The Punishment: I made Mia come inside for an hour. I told her that she had scared me and that what she had done was not good and not safe. I tried to explain to her that she is still very little and needs her Mommy and Daddy to help her when she is outside the house. After the hour was up we went back outside to play in the snow. The whole time we were out there I told her how impressed I was that she was listening and waiting for me. (She really was, for the moment atleast.)
The Scenario: Mia needs order and organization. Things should always be precisely where they go, and how they go. This is a pretty typical tendency among some autistics, but it is also a tendency of mine. Items need to be put precisely in their allotted place, doors must be shut and lights turned off. Everything in it’s rightful place.
Unfortunately, today I made a mistake. I left the door open. And Mia locked me out. Out of the house. I was taking Henry outside. I unlocked the door and locked the deadbolt so it couldn’t be shut from the inside. I didn’t think Mia would bother with it. I also I thought I was being sneaky. If she did try she wouldn’t be able to shut it. Oh, how I underestimated her, once again. I didn’t bother to bring my keys outside with me. I wasn’t going far. I wouldn’t even step off the porch. Big mistake. Henry instantly pulled me and, of course, I quickly followed his lead down the three steps. It was then that I heard Mia at the door; echoing my daily command, “Mia shut the door.” I turned around to see my daughter unlocking the deadbolt. I swear it happened in slow motion. I ran up the steps. I was too late. She shut the door. And, when doing so, had placed her hand over the popped out lock, pushing it in and locking me out.
To my credit I stayed rather calm. I flipped over my favorite flower pot and stood on top of it so I could see through the kitchen window. I was screaming her name while simultaneously ringing the doorbell. After about a minute and a half of watching Mia run and jump around the living room she finally sauntered around the corner and into the kitchen. She noticed me outside the window, probably looking like a madwoman. Maybe she had even heard me, or the doorbell, finally. She smiled, giggled and got really excited, flapping her arms. I asked her to open the door and to my great surprise and her never-ending credit, she did. She walked right over and opened the door. She let me in. When she closed the door behind us she said, “Mia shut the door.”
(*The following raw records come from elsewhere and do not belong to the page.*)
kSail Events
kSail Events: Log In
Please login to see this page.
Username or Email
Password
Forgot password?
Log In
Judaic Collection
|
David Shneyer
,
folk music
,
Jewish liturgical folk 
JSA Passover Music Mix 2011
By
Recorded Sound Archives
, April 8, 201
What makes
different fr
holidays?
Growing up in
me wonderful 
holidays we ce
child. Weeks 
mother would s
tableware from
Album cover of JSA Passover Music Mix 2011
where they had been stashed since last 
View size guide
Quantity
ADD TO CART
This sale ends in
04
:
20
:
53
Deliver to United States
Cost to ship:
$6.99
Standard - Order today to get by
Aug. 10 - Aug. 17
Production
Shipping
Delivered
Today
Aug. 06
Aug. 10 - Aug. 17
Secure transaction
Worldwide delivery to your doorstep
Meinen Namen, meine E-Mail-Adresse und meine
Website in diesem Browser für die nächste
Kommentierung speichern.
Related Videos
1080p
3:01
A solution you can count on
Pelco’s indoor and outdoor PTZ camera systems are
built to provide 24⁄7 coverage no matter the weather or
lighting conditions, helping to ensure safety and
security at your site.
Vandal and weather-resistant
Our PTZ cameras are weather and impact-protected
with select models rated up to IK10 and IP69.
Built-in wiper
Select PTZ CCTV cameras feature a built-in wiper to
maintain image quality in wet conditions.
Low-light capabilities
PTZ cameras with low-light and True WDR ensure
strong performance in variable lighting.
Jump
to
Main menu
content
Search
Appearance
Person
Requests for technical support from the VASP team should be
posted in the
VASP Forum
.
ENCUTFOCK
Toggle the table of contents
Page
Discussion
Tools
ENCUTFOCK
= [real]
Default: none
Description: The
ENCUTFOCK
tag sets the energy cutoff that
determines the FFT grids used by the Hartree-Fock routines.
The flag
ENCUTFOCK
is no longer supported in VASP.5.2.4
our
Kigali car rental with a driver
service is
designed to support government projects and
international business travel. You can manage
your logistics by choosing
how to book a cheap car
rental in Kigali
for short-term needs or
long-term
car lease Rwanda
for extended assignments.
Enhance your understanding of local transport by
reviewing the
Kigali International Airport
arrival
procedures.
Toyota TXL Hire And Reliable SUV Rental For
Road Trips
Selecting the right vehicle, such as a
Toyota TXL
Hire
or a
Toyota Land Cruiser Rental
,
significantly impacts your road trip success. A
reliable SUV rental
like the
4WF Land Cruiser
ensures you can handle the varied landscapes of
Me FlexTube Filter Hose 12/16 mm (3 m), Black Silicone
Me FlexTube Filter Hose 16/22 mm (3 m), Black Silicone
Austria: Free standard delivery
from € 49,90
The Punishment: She didn’t receive one. I was so proud of her for listening to my command, through the window. I was so proud of her for knowing that I needed help that there was no punishment. Actually, to the contrary, I praised her. I had asked for help and she had obliged. Someone had asked something of her and she had complied; answering the call swiftly and precisely. Proud.
You see, the curious thing about raising an autistic child is this: I never know how to act. Or, rather, I never know how to react. I don’t know if I am making the right moves. I don’t know if I am being naive when I choose not to scold her. When it comes to parenting Mia I guess I just don’t know the difference between right and wrong.
So, now I will ask you once again; what do you do when a child does something wrong but they can’t fully grasp the difference between right and wrong?